The problem =
Exactly the lines below from the line with "Diputados: el Gobierno postergará Propiedad" through the line with "лина 1.25 м., RAL" must make up the answer, both ends included and pictures left out.

[Transcribed page contents]
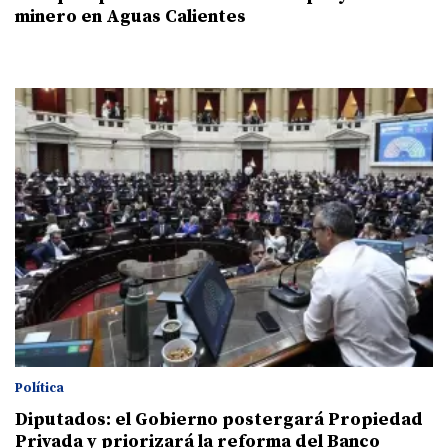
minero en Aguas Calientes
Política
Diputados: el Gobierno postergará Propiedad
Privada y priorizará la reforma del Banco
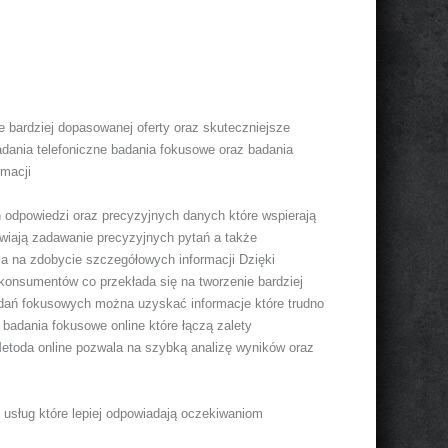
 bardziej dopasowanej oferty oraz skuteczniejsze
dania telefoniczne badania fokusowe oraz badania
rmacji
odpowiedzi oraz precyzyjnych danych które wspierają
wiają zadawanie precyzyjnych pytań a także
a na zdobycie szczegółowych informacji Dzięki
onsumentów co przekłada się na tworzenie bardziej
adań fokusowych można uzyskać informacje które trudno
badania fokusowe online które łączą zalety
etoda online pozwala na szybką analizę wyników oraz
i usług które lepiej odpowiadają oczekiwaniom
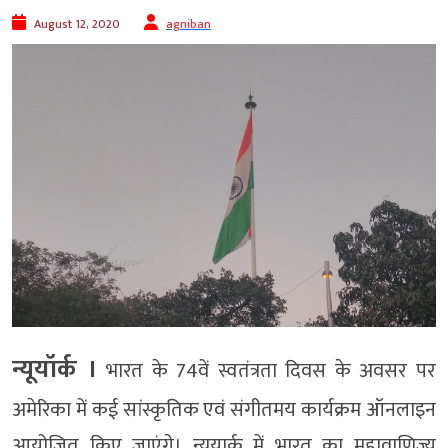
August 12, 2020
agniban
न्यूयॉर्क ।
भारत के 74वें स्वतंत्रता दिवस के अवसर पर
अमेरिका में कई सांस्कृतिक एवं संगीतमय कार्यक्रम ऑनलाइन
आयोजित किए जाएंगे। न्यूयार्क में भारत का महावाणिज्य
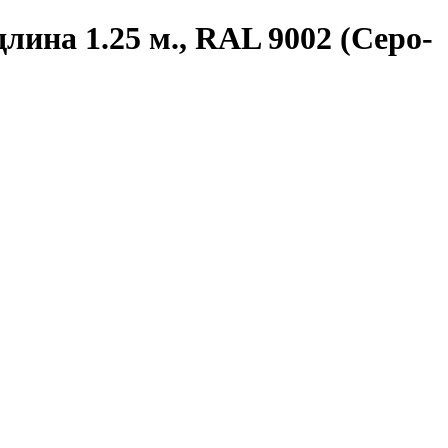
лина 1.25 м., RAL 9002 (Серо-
---
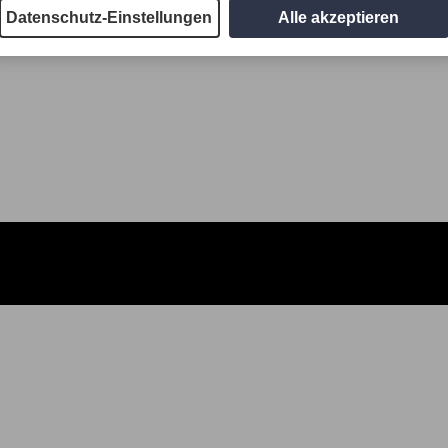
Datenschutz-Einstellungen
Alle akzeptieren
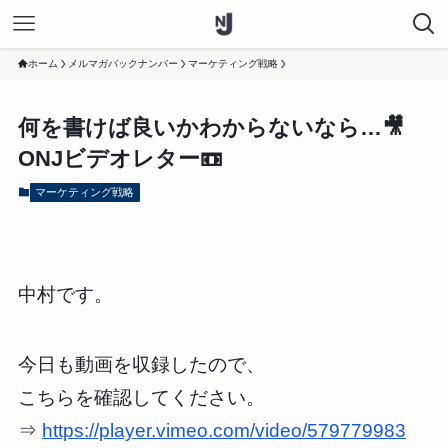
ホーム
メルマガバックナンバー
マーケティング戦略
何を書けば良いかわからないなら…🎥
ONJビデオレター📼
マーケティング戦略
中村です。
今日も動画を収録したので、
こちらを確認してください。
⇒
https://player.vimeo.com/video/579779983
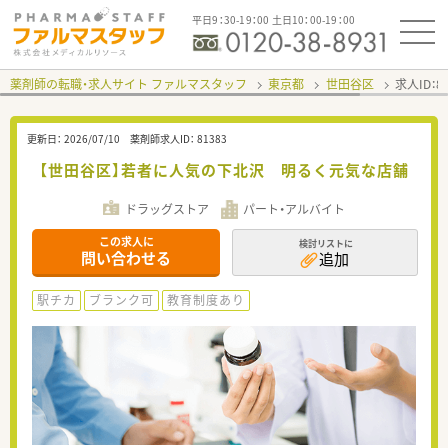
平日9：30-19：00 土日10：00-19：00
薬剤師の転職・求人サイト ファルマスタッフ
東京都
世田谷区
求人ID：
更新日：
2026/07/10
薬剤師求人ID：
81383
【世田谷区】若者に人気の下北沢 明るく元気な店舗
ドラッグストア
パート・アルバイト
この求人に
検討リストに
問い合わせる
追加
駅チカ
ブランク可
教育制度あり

Output for this task =
Diputados: el Gobierno postergará Propiedad
Privada y priorizará la reforma del Banco
 bardziej dopasowanej oferty oraz skuteczniejsze
dania telefoniczne badania fokusowe oraz badania
rmacji
odpowiedzi oraz precyzyjnych danych które wspierają
wiają zadawanie precyzyjnych pytań a także
a na zdobycie szczegółowych informacji Dzięki
onsumentów co przekłada się na tworzenie bardziej
adań fokusowych można uzyskać informacje które trudno
badania fokusowe online które łączą zalety
etoda online pozwala na szybką analizę wyników oraz
i usług które lepiej odpowiadają oczekiwaniom
August 12, 2020
agniban
न्यूयॉर्क ।
भारत के 74वें स्वतंत्रता दिवस के अवसर पर
अमेरिका में कई सांस्कृतिक एवं संगीतमय कार्यक्रम ऑनलाइन
आयोजित किए जाएंगे। न्यूयार्क में भारत का महावाणिज्य
лина 1.25 м., RAL 9002 (Серо-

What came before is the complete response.